- North Balgowlah Location in metropolitan Sydney
- Interactive map of North Balgowlah
- Country: Australia
- State: New South Wales
- City: Sydney
- LGA: Northern Beaches Council;
- Location: 13 km (8.1 mi) north-east of Sydney CBD;
- Established: 1832

Government
- • State electorate: Manly;
- • Federal division: Warringah;
- Elevation: 101 m (331 ft)

Population
- • Total: 3,816 (2021 census)
- Postcode: 2093
Suburbs around North Balgowlah
| Allambie Heights | North Manly | Manly Vale |
| Seaforth | North Balgowlah | Balgowlah |
| Seaforth | Seaforth | Balgowlah |

= North Balgowlah =

North Balgowlah is a suburb of Northern Sydney, in the state of New South Wales, Australia. North Balgowlah is located 13 kilometres north-east of the Sydney central business district, in the local government area of Northern Beaches Council, and part of the Northern Beaches region. North Balgowlah shares the postcode 2093 with the adjacent Balgowlah and Balgowlah Heights.
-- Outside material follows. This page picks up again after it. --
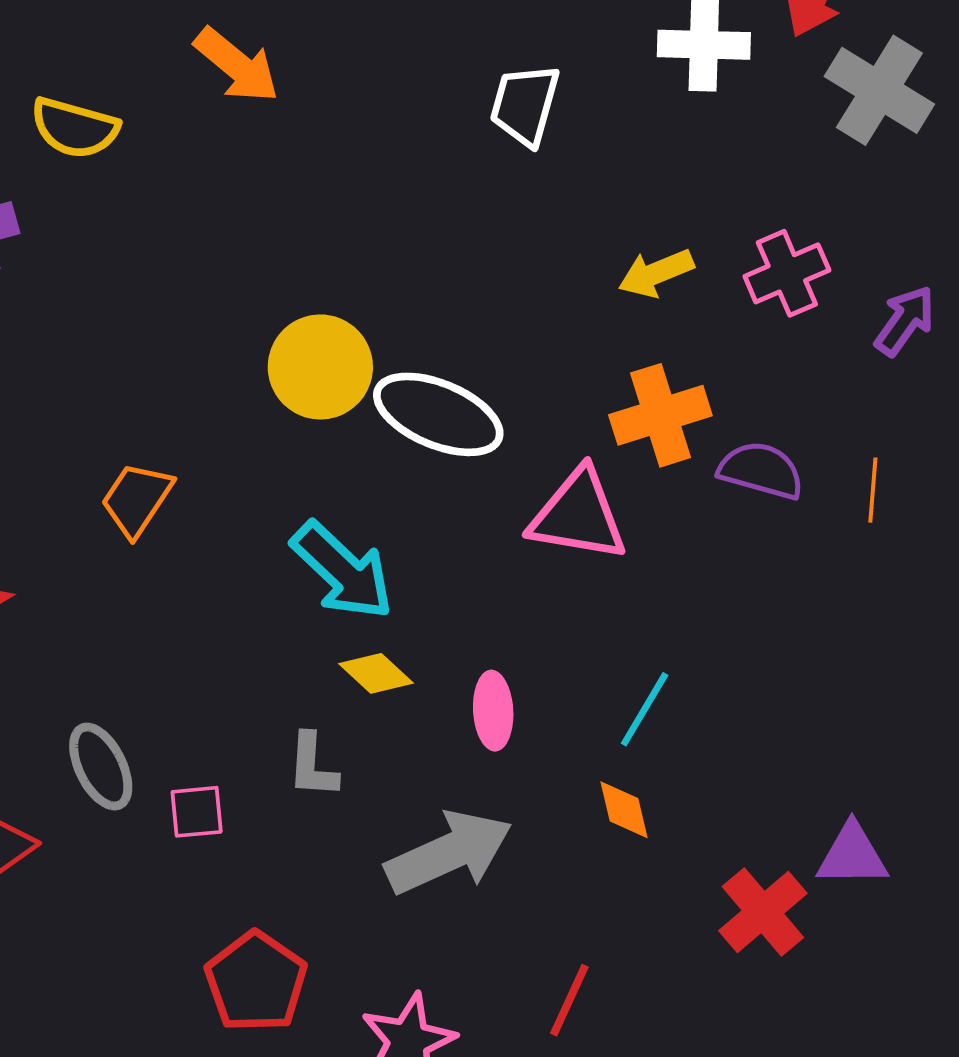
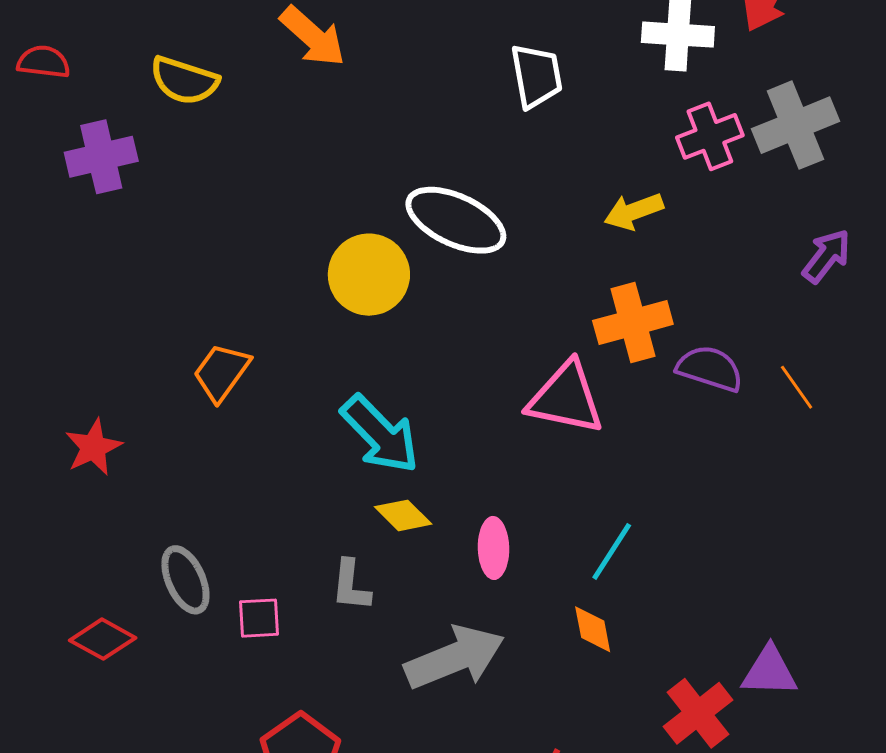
gray cross: (879, 90) -> (795, 125), moved, turned 34
white trapezoid: (525, 105) -> (536, 76), turned 152
pink cross: (787, 273) -> (710, 136), moved
white ellipse: (438, 414) -> (456, 220), moved
orange line: (873, 490) -> (797, 387), turned -42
There is access to Manly Dam Memorial Park from many streets in North Balgowlah for bushwalking, kayaking, swimming, and water-skiing. Manly Dam also has a children's playground which is currently being re-developed, and multiple picnic areas

North Balgowlah is home to a primary school, Community Centre, park and local shops.

==History==
Balgowlah was named in 1832 after an Aboriginal word meaning north harbour in reference to its position from Port Jackson.
There are multiple Aboriginal sites in the Manly Dam Memorial Park demonstrating an aboriginal settlement.

In July 1988 a local man fired his gun injuring two people leading to a siege which ended when his body was discovered in his burnt out house on Woodbine Street.